Compute cluster — GPU boxes for PDF → Markdown conversion

Which box to target for a marker run, and what each can handle. Probed over SSH on
2026-06-23. Conversion how-to + install: pipeline/docs_ws.md;
bring up a new box with pipeline/install_marker.sh.

All three are the user’s own NVIDIA machines, reached by SSH alias (ssh workstation / pc1 / pc2).
marker is memory-bound on the GPU, so VRAM is the binding constraint — prefer the box with the most
free VRAM for the biggest job, and convert long documents one chapter at a time to cap peak usage.

The boxes (VRAM-ranked: target top-down)

AliasHostnameCPUThreadsRAMGPUVRAMDriversystem pymarker
workstation(WSL2)i7-13620H1615 GiBRTX 5060 Laptop8 GB581.573.10.12✅ installed, verified working
pc1toniRyzen 7 17001631 GiBGTX 1660 SUPER6 GB580.159.033.12.3⬜ run install_marker.sh
pc2toni-toni-laptopi7-9750H1262 GiBGTX 1650 Mobile (TU117M)~4 GB⚠️ not loaded3.10.12⛔ fix driver first

Notes & gotchas

  • workstation is the default for convert_remote.sh (and the only box currently set up). 8 GB VRAM
    handles a single textbook chapter (≤ ~70 pp) comfortably.
  • pc1 is ready to enlist — just needs install_marker.sh. Its 1660 SUPER (6 GB) is fine for
    per-chapter conversion.
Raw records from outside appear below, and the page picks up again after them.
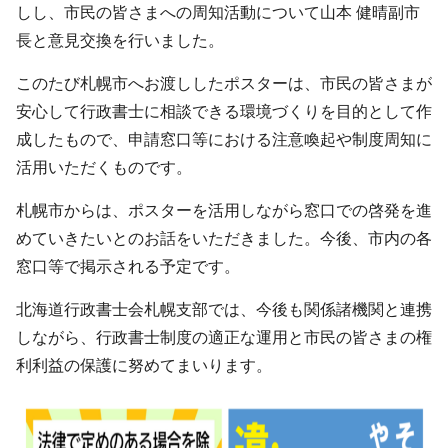
しし、市民の皆さまへの周知活動について山本 健晴副市
長と意見交換を行いました。
このたび札幌市へお渡ししたポスターは、市民の皆さまが
安心して行政書士に相談できる環境づくりを目的として作
成したもので、申請窓口等における注意喚起や制度周知に
活用いただくものです。
札幌市からは、ポスターを活用しながら窓口での啓発を進
めていきたいとのお話をいただきました。今後、市内の各
窓口等で掲示される予定です。
北海道行政書士会札幌支部では、今後も関係諸機関と連携
しながら、行政書士制度の適正な運用と市民の皆さまの権
利利益の保護に努めてまいります。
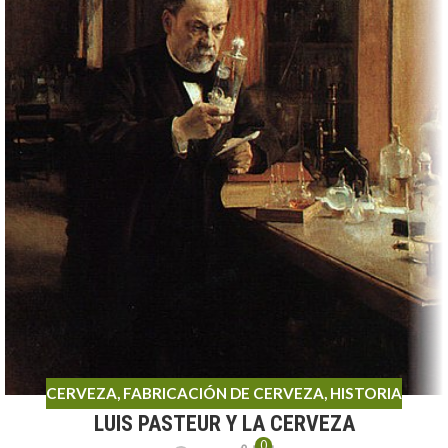
CERVEZA
,
FABRICACIÓN DE CERVEZA
,
HISTORIA
LUIS PASTEUR Y LA CERVEZA
0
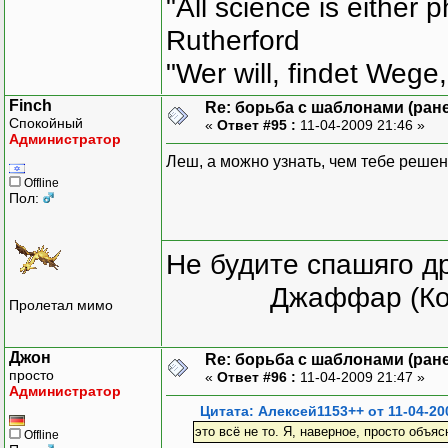
"All science is either 
Rutherford
"Wer will, findet Wege,
Finch
Re: борьба с шаблонами (ранее
Спокойный
«
Ответ #95 :
11-04-2009 21:46 »
Администратор
Леш, а можно узнать, чем тебе реше
Offline
Пол:
Не будите спашяго д
Джаффар (Ко
Пролетал мимо
Джон
Re: борьба с шаблонами (ранее
просто
«
Ответ #96 :
11-04-2009 21:47 »
Администратор
Цитата: Алексей1153++ от 11-04-20
это всё не то. Я, наверное, просто объяс
Offline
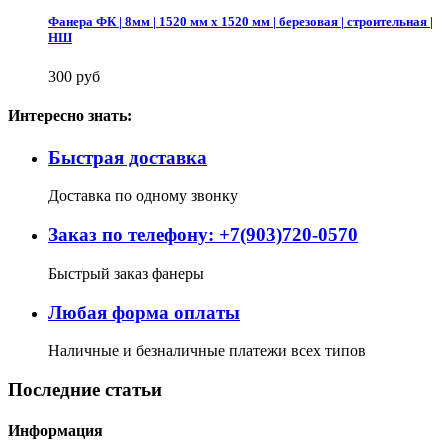
Фанера ФК | 8мм | 1520 мм х 1520 мм | березовая | строительная |
НШ
300 руб
Интересно знать:
Быстрая доставка
Доставка по одному звонку
Заказ по телефону: +7(903)720-0570
Быстрый заказ фанеры
Любая форма оплаты
Наличные и безналичные платежи всех типов
Последние статьи
Информация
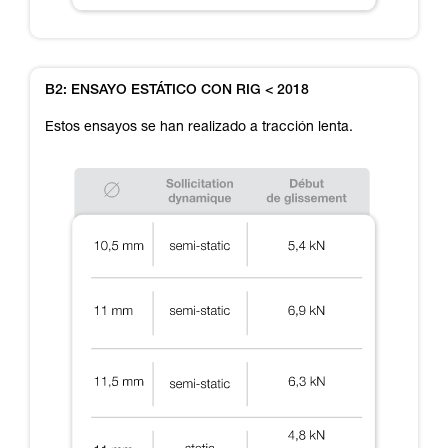
B2: ENSAYO ESTÁTICO CON RIG < 2018
Estos ensayos se han realizado a tracción lenta.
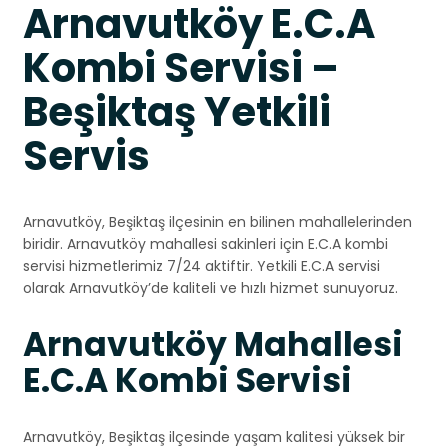
Arnavutköy E.C.A
Kombi Servisi –
Beşiktaş Yetkili
Servis
Arnavutköy, Beşiktaş ilçesinin en bilinen mahallelerinden
biridir. Arnavutköy mahallesi sakinleri için E.C.A kombi
servisi hizmetlerimiz 7/24 aktiftir. Yetkili E.C.A servisi
olarak Arnavutköy’de kaliteli ve hızlı hizmet sunuyoruz.
Arnavutköy Mahallesi
E.C.A Kombi Servisi
Arnavutköy, Beşiktaş ilçesinde yaşam kalitesi yüksek bir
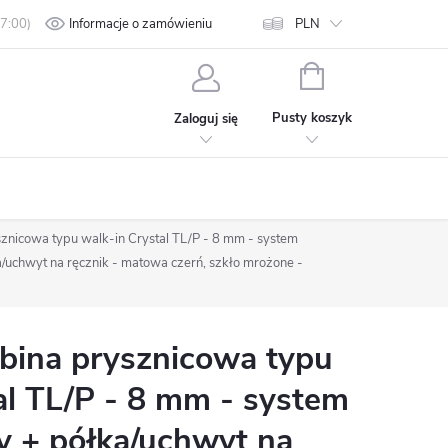
min
Polityka prywatności
Informacje o zamówieniu
Kontakt
PLN
KOSZYK
Pusty koszyk
Zaloguj się
nicowa typu walk-in Crystal TL/P - 8 mm - system
uchwyt na ręcznik - matowa czerń, szkło mrożone -
ina prysznicowa typu
al TL/P - 8 mm - system
 + półka/uchwyt na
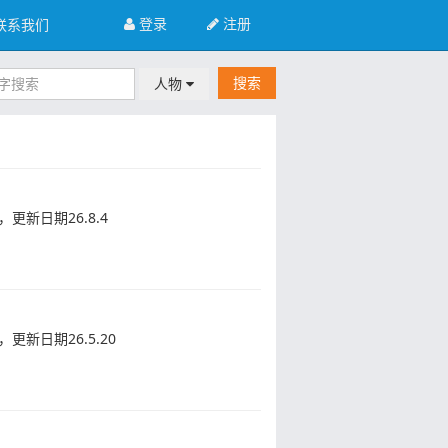
登录
注册
联系我们
搜索
人物
更新日期26.8.4
更新日期26.5.20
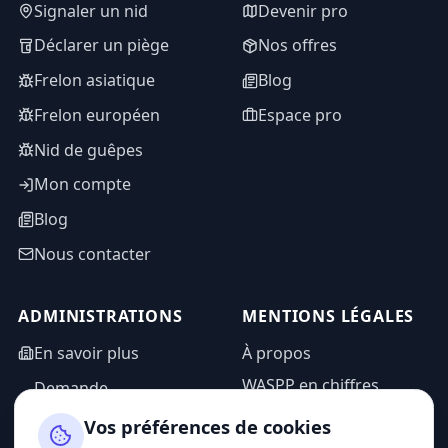
Signaler un nid
Devenir pro
Déclarer un piège
Nos offres
Frelon asiatique
Blog
Frelon européen
Espace pro
Nid de guêpes
Mon compte
Blog
Nous contacter
ADMINISTRATIONS
MENTIONS LÉGALES
En savoir plus
À propos
WASPP en chiffres
Demande
d'information
Mentions légales
Vos préférences de cookies
Espace admin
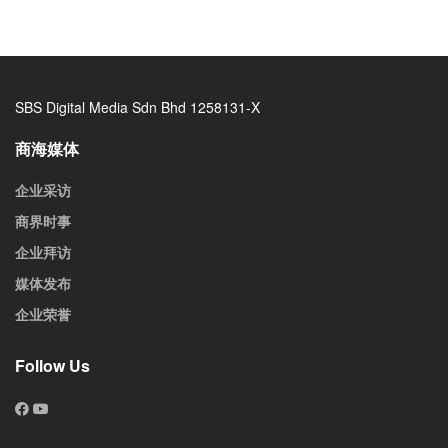
SBS Digital Media Sdn Bhd 1258131-X
商海媒体
企业采访
商界时事
企业拜访
媒体发布
企业荣誉
Follow Us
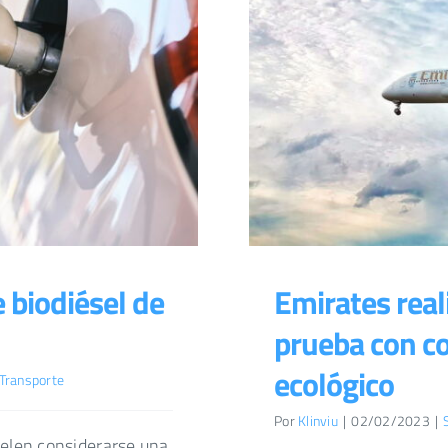
 biodiésel de
Emirates real
prueba con c
ecológico
Transporte
Por
Klinviu
|
02/02/2023
|
elen considerarse una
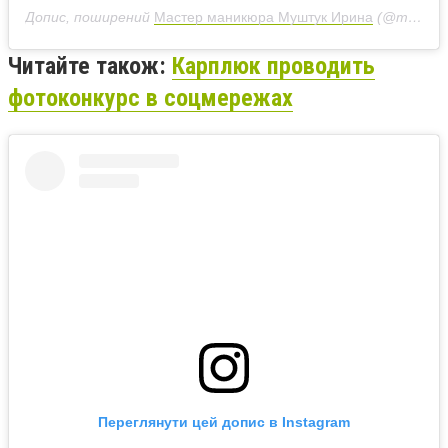
Допис, поширений
Мастер маникюра Муштук Ирина
(@mushtuk_irina)
Читайте також:
Карплюк проводить
фотоконкурс в соцмережах
Переглянути цей допис в Instagram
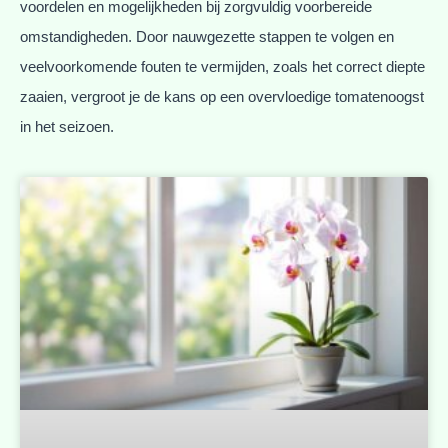
voordelen en mogelijkheden bij zorgvuldig voorbereide
omstandigheden. Door nauwgezette stappen te volgen en
veelvoorkomende fouten te vermijden, zoals het correct diepte
zaaien, vergroot je de kans op een overvloedige tomatenoogst
in het seizoen.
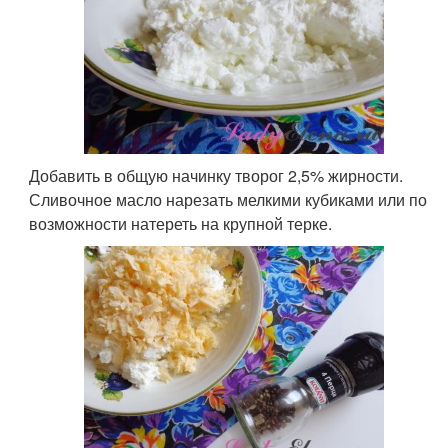
Добавить в общую начинку творог 2,5% жирности.
Сливочное масло нарезать мелкими кубиками или по
возможности натереть на крупной терке.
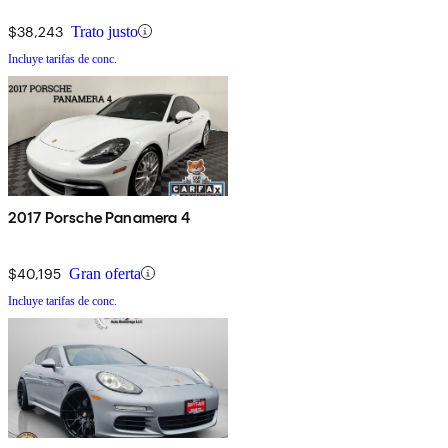
$38,243
Trato justo
Incluye tarifas de conc.
2017 Porsche Panamera 4
$40,195
Gran oferta
Incluye tarifas de conc.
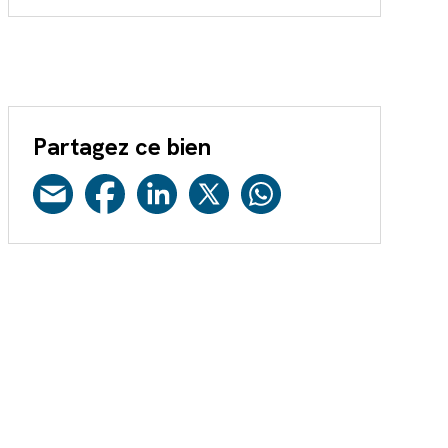
Partagez ce bien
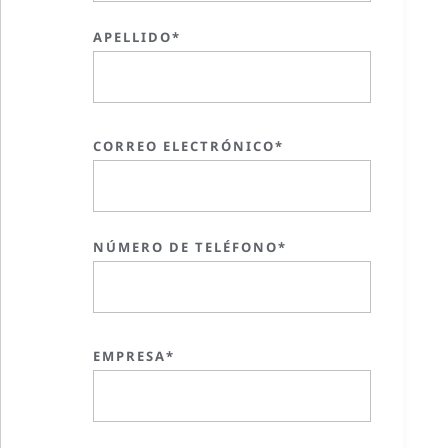
APELLIDO*
CORREO ELECTRÓNICO*
NÚMERO DE TELÉFONO*
EMPRESA*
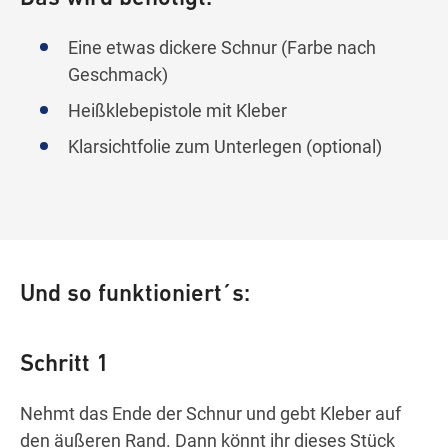
Eine etwas dickere Schnur (Farbe nach
Geschmack)
Heißklebepistole mit Kleber
Klarsichtfolie zum Unterlegen (optional)
Und so funktioniert´s:
Schritt 1
Nehmt das Ende der Schnur und gebt Kleber auf
den äußeren Rand. Dann könnt ihr dieses Stück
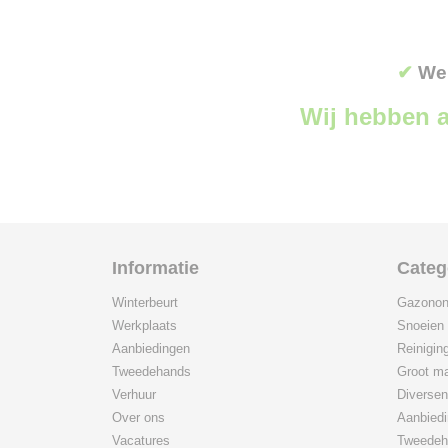
✔
Wer
Wij hebben a
Informatie
Categ
Winterbeurt
Gazonon
Werkplaats
Snoeien
Aanbiedingen
Reinigin
Tweedehands
Groot ma
Verhuur
Diversen
Over ons
Aanbied
Vacatures
Tweedeh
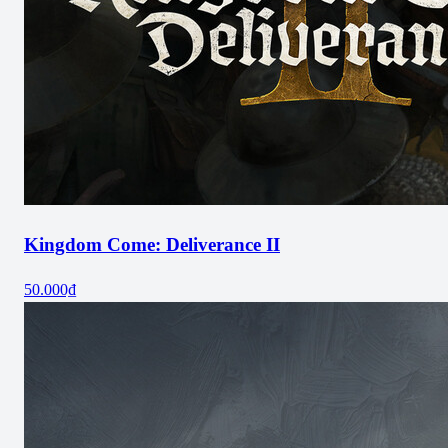
Kingdom Come: Deliverance II
50.000₫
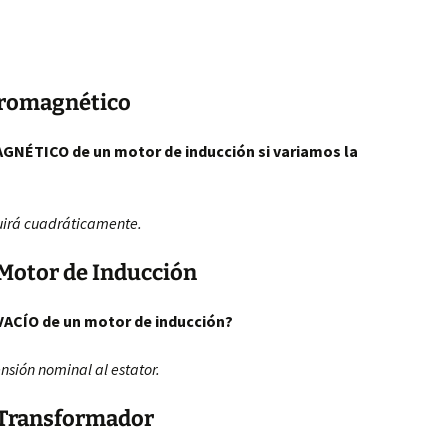
ctromagnético
GNÉTICO de un motor de inducción si variamos la
uirá cuadráticamente.
 Motor de Inducción
 VACÍO de un motor de inducción?
ensión nominal al estator.
 Transformador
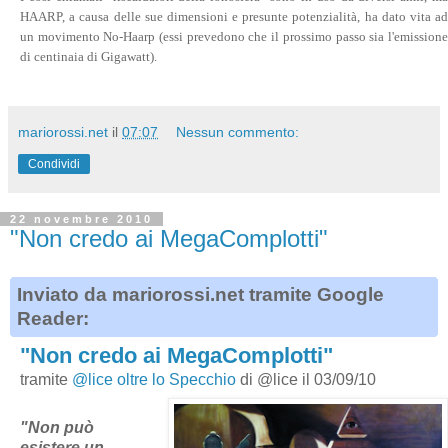
HAARP, a causa delle sue dimensioni e presunte potenzialità, ha dato vita ad
un movimento No-Haarp (essi prevedono che il prossimo passo sia l'emissione
di centinaia di Gigawatt).
mariorossi.net
il
07:07
Nessun commento:
Condividi
22 novembre 2010
"Non credo ai MegaComplotti"
Inviato da mariorossi.net tramite Google
Reader:
"Non credo ai MegaComplotti"
tramite
@lice oltre lo Specchio
di @lice il 03/09/10
"Non può
esistere un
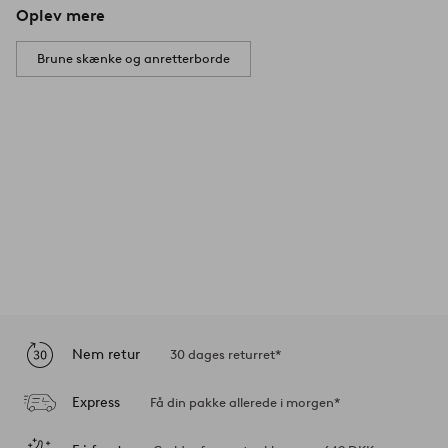
Oplev mere
Brune skænke og anretterborde
Nem retur
30 dages returret*
Express
Få din pakke allerede i morgen*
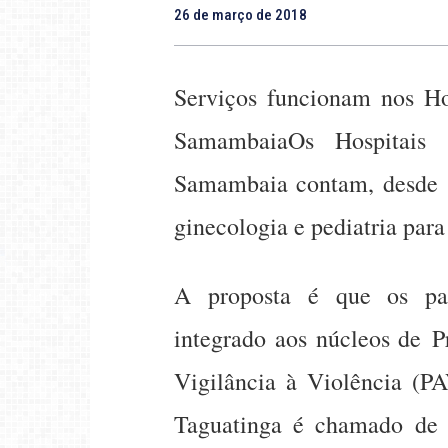
26 de março de 2018
Serviços funcionam nos Ho
SamambaiaOs Hospitais 
Samambaia contam, desde 
ginecologia e pediatria para
A proposta é que os pa
integrado aos núcleos de P
Vigilância à Violência (PA
Taguatinga é chamado de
Note system Python is 3.12, not 3.10 — marker-pdf supports it, but it’s a
    different interpreter than the workstation’s, so keep the install user-site (the script handles this).
  • pc2 is GPU-blocked: nvidia-smi can’t reach the driver (NVIDIA-SMI has failed because it couldn't communicate with the NVIDIA driver). The hardware is there (lspci sees the TU117M /
    GTX 1650 Mobile) and the box is otherwise the strongest on RAM (62 GiB) — but it can’t run GPU-marker
    until the driver is reinstalled/loaded. Until then, use it only as a CPU fallback (slow) or leave it out.
  • VRAM, not RAM, gates marker. pc2’s 62 GiB RAM doesn’t help a 4 GB GPU; pc1’s 6 GB GPU outranks it for
    this workload despite less system RAM.

Distributing a job

Slice a textbook into per-chapter PDFs locally, then point convert_remote.sh at the slice folder with
a different WORKSTATION= per box (full recipe in docs_ws.md). With pc2
down, that’s a 2-box pool today (workstation + pc1); a 3-box pool once pc2’s driver is fixed.